§ Brief
Pull out every line below holding the word "техники".

*-*-*

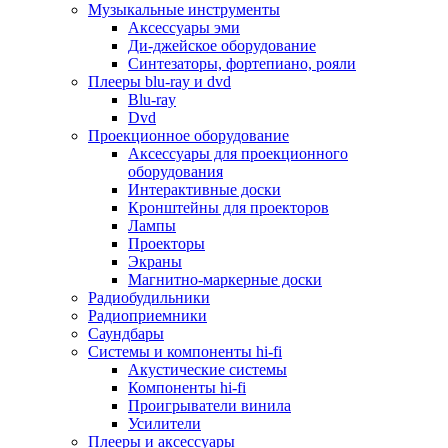
Для микроволновок
Музыкальные инструменты
Для пылесосов
Аксессуары эми
Для техники по уходу за одеждой
Ди-джейское оборудование
Для техники по уходу за собой
Синтезаторы, фортепиано, рояли
Для фильтров воды
Плееры blu-ray и dvd
Дополнительные принадлежности
Blu-ray
Телевизоры и аксессуары
Dvd
Телевизоры
Проекционное оборудование
Аксессуары для телевизоров
Аксессуары для проекционного
Комплекты спутникового тв
оборудования
Кронштейны и подставки для тв
Интерактивные доски
Приставки smart box
Кронштейны для проекторов
Прочие аксессуары для тв
Лампы
Пульты ду
Проекторы
Тв антенны
Экраны
Цифровые тв ресиверы
Магнитно-маркерные доски
Профессиональные панели
Радиобудильники
Смартфоны и планшеты
Радиоприемники
Смартфоны
Саундбары
Планшетные устройства
Системы и компоненты hi-fi
Смарт-часы
Акустические системы
Сотовые телефоны
Компоненты hi-fi
Планшеты для рисования
Проигрыватели винила
Электронные книги
Усилители
Аксессуары для смартфонов и планшетов
Плееры и аксессуары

*-*-*

§ Response box
Для техники по уходу за одеждой
Для техники по уходу за собой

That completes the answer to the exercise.